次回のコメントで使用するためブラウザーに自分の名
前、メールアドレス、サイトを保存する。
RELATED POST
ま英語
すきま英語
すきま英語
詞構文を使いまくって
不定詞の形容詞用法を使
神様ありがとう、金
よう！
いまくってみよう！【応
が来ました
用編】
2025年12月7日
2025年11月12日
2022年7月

• ABOUT THIS TASK: Please print each entry once more, exactly as it reads.

• ANSWER SECTION:
次回のコメントで使用するためブラウザーに自分の名
前、メールアドレス、サイトを保存する。
RELATED POST
ま英語
すきま英語
すきま英語
詞構文を使いまくって
不定詞の形容詞用法を使
神様ありがとう、金
よう！
いまくってみよう！【応
が来ました
用編】
2025年12月7日
2025年11月12日
2022年7月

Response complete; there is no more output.